Dataset records:
^^^^^^^^
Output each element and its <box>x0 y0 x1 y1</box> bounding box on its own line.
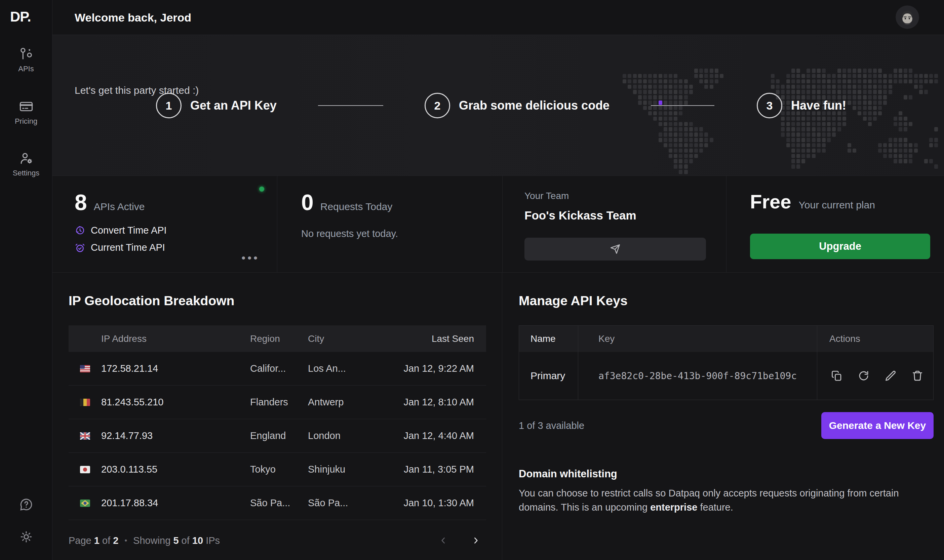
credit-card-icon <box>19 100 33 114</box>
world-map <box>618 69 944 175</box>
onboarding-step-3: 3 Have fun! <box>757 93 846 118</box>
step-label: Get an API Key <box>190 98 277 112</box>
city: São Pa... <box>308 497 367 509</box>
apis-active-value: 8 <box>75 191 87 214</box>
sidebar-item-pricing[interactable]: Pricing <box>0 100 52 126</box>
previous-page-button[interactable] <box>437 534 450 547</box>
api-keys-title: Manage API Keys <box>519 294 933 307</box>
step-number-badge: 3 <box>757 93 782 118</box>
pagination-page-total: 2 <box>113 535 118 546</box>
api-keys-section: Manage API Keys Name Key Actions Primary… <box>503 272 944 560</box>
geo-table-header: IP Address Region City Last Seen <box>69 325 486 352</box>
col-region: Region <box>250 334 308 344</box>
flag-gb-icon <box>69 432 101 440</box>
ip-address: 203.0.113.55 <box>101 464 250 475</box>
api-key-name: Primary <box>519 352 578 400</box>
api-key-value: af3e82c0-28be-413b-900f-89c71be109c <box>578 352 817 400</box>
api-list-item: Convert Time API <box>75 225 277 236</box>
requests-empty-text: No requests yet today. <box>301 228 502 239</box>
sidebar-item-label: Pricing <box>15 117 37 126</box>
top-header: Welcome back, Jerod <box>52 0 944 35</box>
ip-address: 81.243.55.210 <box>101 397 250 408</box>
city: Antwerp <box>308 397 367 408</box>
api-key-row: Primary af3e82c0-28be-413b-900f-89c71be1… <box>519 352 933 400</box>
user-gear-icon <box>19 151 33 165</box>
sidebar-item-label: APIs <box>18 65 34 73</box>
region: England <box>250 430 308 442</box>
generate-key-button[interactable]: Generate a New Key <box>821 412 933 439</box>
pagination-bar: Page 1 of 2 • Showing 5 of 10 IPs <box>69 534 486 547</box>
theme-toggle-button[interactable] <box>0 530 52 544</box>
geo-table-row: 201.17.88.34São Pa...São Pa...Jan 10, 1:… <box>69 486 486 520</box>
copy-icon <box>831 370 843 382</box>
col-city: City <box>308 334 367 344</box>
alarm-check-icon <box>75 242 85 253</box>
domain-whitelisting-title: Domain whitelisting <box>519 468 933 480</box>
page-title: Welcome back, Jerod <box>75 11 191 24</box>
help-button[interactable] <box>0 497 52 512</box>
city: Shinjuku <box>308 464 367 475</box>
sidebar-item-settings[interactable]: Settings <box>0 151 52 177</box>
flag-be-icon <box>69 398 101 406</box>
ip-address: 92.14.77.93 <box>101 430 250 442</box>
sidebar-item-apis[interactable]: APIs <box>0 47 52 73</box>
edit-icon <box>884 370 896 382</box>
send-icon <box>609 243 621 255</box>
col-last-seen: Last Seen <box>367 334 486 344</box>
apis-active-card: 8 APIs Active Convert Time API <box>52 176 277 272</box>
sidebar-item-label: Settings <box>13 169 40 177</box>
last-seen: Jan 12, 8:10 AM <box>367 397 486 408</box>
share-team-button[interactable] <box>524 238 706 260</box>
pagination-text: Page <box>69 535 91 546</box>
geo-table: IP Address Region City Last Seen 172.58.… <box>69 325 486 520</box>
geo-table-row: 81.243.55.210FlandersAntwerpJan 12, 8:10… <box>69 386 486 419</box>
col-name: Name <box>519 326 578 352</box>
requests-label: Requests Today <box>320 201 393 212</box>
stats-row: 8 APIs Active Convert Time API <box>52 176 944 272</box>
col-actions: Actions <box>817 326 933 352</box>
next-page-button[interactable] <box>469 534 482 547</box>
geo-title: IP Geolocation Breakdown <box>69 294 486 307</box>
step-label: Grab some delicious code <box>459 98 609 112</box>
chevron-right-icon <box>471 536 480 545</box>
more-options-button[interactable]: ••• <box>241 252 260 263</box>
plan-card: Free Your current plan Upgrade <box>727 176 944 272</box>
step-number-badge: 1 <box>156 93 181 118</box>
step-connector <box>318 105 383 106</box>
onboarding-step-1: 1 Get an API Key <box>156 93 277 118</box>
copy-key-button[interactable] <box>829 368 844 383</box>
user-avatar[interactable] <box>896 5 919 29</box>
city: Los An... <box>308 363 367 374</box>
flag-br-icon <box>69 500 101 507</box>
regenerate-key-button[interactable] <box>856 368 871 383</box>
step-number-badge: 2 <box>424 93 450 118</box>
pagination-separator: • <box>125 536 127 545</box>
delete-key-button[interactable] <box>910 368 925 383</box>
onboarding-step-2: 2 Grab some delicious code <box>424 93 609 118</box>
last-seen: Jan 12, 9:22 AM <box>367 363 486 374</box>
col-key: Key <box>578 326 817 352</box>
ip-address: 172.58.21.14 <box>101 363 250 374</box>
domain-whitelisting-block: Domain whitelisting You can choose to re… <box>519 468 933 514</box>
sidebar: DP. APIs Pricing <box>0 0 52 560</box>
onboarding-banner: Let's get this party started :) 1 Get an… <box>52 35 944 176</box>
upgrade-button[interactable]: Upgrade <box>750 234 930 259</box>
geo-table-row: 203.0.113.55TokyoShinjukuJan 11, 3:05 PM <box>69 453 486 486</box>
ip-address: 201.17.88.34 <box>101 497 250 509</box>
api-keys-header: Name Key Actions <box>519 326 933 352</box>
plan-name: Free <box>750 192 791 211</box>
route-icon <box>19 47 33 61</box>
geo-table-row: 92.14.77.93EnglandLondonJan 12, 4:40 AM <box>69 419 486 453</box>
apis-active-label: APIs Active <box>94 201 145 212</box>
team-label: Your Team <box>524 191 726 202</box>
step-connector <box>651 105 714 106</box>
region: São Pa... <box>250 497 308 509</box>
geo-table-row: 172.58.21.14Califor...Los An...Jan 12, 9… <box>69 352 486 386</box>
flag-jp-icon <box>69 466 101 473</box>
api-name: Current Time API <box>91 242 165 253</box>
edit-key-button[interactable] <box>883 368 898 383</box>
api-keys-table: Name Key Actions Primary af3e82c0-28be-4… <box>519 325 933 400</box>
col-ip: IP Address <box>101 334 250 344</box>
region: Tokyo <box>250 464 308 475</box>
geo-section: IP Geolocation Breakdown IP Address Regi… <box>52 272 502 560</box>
^^^^^^^^
Task requirements:
Retype the entries above word for word, minus any images.

Expected answer:
Output each element and its <box>x0 y0 x1 y1</box> bounding box on its own line.
credit-card-icon <box>19 100 33 114</box>
world-map <box>618 69 944 175</box>
onboarding-step-3: 3 Have fun! <box>757 93 846 118</box>
step-label: Get an API Key <box>190 98 277 112</box>
city: São Pa... <box>308 497 367 509</box>
apis-active-value: 8 <box>75 191 87 214</box>
sidebar-item-pricing[interactable]: Pricing <box>0 100 52 126</box>
previous-page-button[interactable] <box>437 534 450 547</box>
api-keys-title: Manage API Keys <box>519 294 933 307</box>
step-number-badge: 3 <box>757 93 782 118</box>
pagination-page-total: 2 <box>113 535 118 546</box>
api-keys-section: Manage API Keys Name Key Actions Primary… <box>503 272 944 560</box>
geo-table-header: IP Address Region City Last Seen <box>69 325 486 352</box>
col-region: Region <box>250 334 308 344</box>
flag-gb-icon <box>69 432 101 440</box>
ip-address: 203.0.113.55 <box>101 464 250 475</box>
api-key-name: Primary <box>519 352 578 400</box>
api-key-value: af3e82c0-28be-413b-900f-89c71be109c <box>578 352 817 400</box>
api-list-item: Convert Time API <box>75 225 277 236</box>
requests-empty-text: No requests yet today. <box>301 228 502 239</box>
sidebar-item-label: Pricing <box>15 117 37 126</box>
top-header: Welcome back, Jerod <box>52 0 944 35</box>
ip-address: 81.243.55.210 <box>101 397 250 408</box>
city: Antwerp <box>308 397 367 408</box>
api-key-row: Primary af3e82c0-28be-413b-900f-89c71be1… <box>519 352 933 400</box>
user-gear-icon <box>19 151 33 165</box>
sidebar-item-label: APIs <box>18 65 34 73</box>
region: England <box>250 430 308 442</box>
generate-key-button[interactable]: Generate a New Key <box>821 412 933 439</box>
pagination-bar: Page 1 of 2 • Showing 5 of 10 IPs <box>69 534 486 547</box>
theme-toggle-button[interactable] <box>0 530 52 544</box>
geo-table-row: 201.17.88.34São Pa...São Pa...Jan 10, 1:… <box>69 486 486 520</box>
copy-icon <box>831 370 843 382</box>
col-city: City <box>308 334 367 344</box>
alarm-check-icon <box>75 242 85 253</box>
domain-whitelisting-title: Domain whitelisting <box>519 468 933 480</box>
page-title: Welcome back, Jerod <box>75 11 191 24</box>
help-button[interactable] <box>0 497 52 512</box>
city: Shinjuku <box>308 464 367 475</box>
sidebar-item-settings[interactable]: Settings <box>0 151 52 177</box>
flag-be-icon <box>69 398 101 406</box>
ip-address: 92.14.77.93 <box>101 430 250 442</box>
sidebar-item-apis[interactable]: APIs <box>0 47 52 73</box>
edit-icon <box>884 370 896 382</box>
send-icon <box>609 243 621 255</box>
col-last-seen: Last Seen <box>367 334 486 344</box>
apis-active-card: 8 APIs Active Convert Time API <box>52 176 277 272</box>
sidebar-item-label: Settings <box>13 169 40 177</box>
last-seen: Jan 12, 8:10 AM <box>367 397 486 408</box>
share-team-button[interactable] <box>524 238 706 260</box>
pagination-text: Page <box>69 535 91 546</box>
geo-table: IP Address Region City Last Seen 172.58.… <box>69 325 486 520</box>
geo-table-row: 81.243.55.210FlandersAntwerpJan 12, 8:10… <box>69 386 486 419</box>
col-name: Name <box>519 326 578 352</box>
requests-label: Requests Today <box>320 201 393 212</box>
stats-row: 8 APIs Active Convert Time API <box>52 176 944 272</box>
col-actions: Actions <box>817 326 933 352</box>
next-page-button[interactable] <box>469 534 482 547</box>
geo-title: IP Geolocation Breakdown <box>69 294 486 307</box>
step-label: Grab some delicious code <box>459 98 609 112</box>
chevron-right-icon <box>471 536 480 545</box>
more-options-button[interactable]: ••• <box>241 252 260 263</box>
plan-card: Free Your current plan Upgrade <box>727 176 944 272</box>
step-number-badge: 1 <box>156 93 181 118</box>
step-connector <box>318 105 383 106</box>
onboarding-step-1: 1 Get an API Key <box>156 93 277 118</box>
copy-key-button[interactable] <box>829 368 844 383</box>
user-avatar[interactable] <box>896 5 919 29</box>
city: Los An... <box>308 363 367 374</box>
flag-br-icon <box>69 500 101 507</box>
regenerate-key-button[interactable] <box>856 368 871 383</box>
step-number-badge: 2 <box>424 93 450 118</box>
pagination-separator: • <box>125 536 127 545</box>
delete-key-button[interactable] <box>910 368 925 383</box>
onboarding-step-2: 2 Grab some delicious code <box>424 93 609 118</box>
last-seen: Jan 12, 9:22 AM <box>367 363 486 374</box>
col-key: Key <box>578 326 817 352</box>
ip-address: 172.58.21.14 <box>101 363 250 374</box>
domain-whitelisting-block: Domain whitelisting You can choose to re… <box>519 468 933 514</box>
sidebar: DP. APIs Pricing <box>0 0 52 560</box>
onboarding-banner: Let's get this party started :) 1 Get an… <box>52 35 944 176</box>
upgrade-button[interactable]: Upgrade <box>750 234 930 259</box>
geo-table-row: 203.0.113.55TokyoShinjukuJan 11, 3:05 PM <box>69 453 486 486</box>
ip-address: 201.17.88.34 <box>101 497 250 509</box>
api-keys-header: Name Key Actions <box>519 326 933 352</box>
plan-name: Free <box>750 192 791 211</box>
route-icon <box>19 47 33 61</box>
geo-table-row: 92.14.77.93EnglandLondonJan 12, 4:40 AM <box>69 419 486 453</box>
apis-active-label: APIs Active <box>94 201 145 212</box>
team-label: Your Team <box>524 191 726 202</box>
step-connector <box>651 105 714 106</box>
region: São Pa... <box>250 497 308 509</box>
geo-table-row: 172.58.21.14Califor...Los An...Jan 12, 9… <box>69 352 486 386</box>
flag-jp-icon <box>69 466 101 473</box>
api-name: Current Time API <box>91 242 165 253</box>
edit-key-button[interactable] <box>883 368 898 383</box>
api-keys-table: Name Key Actions Primary af3e82c0-28be-4… <box>519 325 933 400</box>
col-ip: IP Address <box>101 334 250 344</box>
region: Tokyo <box>250 464 308 475</box>
geo-section: IP Geolocation Breakdown IP Address Regi… <box>52 272 502 560</box>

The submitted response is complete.